= Beginning of Section =

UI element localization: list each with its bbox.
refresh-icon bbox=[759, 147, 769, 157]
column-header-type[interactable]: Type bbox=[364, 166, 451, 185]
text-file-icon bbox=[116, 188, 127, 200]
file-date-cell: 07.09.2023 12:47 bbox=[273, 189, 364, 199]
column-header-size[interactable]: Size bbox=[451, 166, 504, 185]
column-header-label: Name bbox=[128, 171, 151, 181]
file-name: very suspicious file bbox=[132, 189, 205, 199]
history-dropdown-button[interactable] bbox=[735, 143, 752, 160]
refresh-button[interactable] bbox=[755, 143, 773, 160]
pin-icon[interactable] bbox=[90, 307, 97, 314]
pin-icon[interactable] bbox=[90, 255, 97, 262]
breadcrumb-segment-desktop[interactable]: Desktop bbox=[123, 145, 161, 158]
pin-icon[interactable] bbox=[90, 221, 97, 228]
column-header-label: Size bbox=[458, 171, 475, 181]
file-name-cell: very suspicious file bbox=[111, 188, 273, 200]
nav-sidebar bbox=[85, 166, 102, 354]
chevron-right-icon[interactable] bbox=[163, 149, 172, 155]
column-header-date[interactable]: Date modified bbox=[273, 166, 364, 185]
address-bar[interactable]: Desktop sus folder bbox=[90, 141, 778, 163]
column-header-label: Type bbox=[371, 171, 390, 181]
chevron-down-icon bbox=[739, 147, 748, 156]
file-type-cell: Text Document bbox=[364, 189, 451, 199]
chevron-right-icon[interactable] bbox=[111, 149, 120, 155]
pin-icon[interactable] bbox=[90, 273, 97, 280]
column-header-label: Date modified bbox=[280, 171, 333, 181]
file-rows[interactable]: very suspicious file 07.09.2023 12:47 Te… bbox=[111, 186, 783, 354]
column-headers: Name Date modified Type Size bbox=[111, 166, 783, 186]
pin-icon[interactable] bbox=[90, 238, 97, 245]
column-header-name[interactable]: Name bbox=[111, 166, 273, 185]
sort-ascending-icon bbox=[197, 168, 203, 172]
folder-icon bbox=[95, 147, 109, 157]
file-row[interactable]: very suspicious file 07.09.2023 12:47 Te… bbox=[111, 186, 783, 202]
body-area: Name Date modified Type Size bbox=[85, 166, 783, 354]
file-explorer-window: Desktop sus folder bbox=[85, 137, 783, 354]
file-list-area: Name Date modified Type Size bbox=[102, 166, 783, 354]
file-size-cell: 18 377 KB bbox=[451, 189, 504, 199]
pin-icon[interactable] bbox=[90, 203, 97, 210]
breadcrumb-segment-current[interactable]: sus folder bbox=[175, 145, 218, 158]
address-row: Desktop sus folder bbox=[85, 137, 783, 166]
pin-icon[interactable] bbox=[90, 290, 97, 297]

= End of Section =

What the exercise asks →
Go through the data and return every record exactly.

Answer space →
UI element localization: list each with its bbox.
refresh-icon bbox=[759, 147, 769, 157]
column-header-type[interactable]: Type bbox=[364, 166, 451, 185]
text-file-icon bbox=[116, 188, 127, 200]
file-date-cell: 07.09.2023 12:47 bbox=[273, 189, 364, 199]
column-header-size[interactable]: Size bbox=[451, 166, 504, 185]
column-header-label: Name bbox=[128, 171, 151, 181]
file-name: very suspicious file bbox=[132, 189, 205, 199]
history-dropdown-button[interactable] bbox=[735, 143, 752, 160]
refresh-button[interactable] bbox=[755, 143, 773, 160]
pin-icon[interactable] bbox=[90, 307, 97, 314]
pin-icon[interactable] bbox=[90, 255, 97, 262]
breadcrumb-segment-desktop[interactable]: Desktop bbox=[123, 145, 161, 158]
pin-icon[interactable] bbox=[90, 221, 97, 228]
column-header-label: Size bbox=[458, 171, 475, 181]
file-name-cell: very suspicious file bbox=[111, 188, 273, 200]
nav-sidebar bbox=[85, 166, 102, 354]
chevron-right-icon[interactable] bbox=[163, 149, 172, 155]
column-header-date[interactable]: Date modified bbox=[273, 166, 364, 185]
address-bar[interactable]: Desktop sus folder bbox=[90, 141, 778, 163]
column-header-label: Type bbox=[371, 171, 390, 181]
chevron-down-icon bbox=[739, 147, 748, 156]
file-type-cell: Text Document bbox=[364, 189, 451, 199]
chevron-right-icon[interactable] bbox=[111, 149, 120, 155]
pin-icon[interactable] bbox=[90, 273, 97, 280]
column-header-label: Date modified bbox=[280, 171, 333, 181]
file-rows[interactable]: very suspicious file 07.09.2023 12:47 Te… bbox=[111, 186, 783, 354]
column-headers: Name Date modified Type Size bbox=[111, 166, 783, 186]
pin-icon[interactable] bbox=[90, 238, 97, 245]
column-header-name[interactable]: Name bbox=[111, 166, 273, 185]
sort-ascending-icon bbox=[197, 168, 203, 172]
folder-icon bbox=[95, 147, 109, 157]
file-row[interactable]: very suspicious file 07.09.2023 12:47 Te… bbox=[111, 186, 783, 202]
body-area: Name Date modified Type Size bbox=[85, 166, 783, 354]
file-explorer-window: Desktop sus folder bbox=[85, 137, 783, 354]
file-list-area: Name Date modified Type Size bbox=[102, 166, 783, 354]
file-size-cell: 18 377 KB bbox=[451, 189, 504, 199]
pin-icon[interactable] bbox=[90, 203, 97, 210]
breadcrumb-segment-current[interactable]: sus folder bbox=[175, 145, 218, 158]
address-row: Desktop sus folder bbox=[85, 137, 783, 166]
pin-icon[interactable] bbox=[90, 290, 97, 297]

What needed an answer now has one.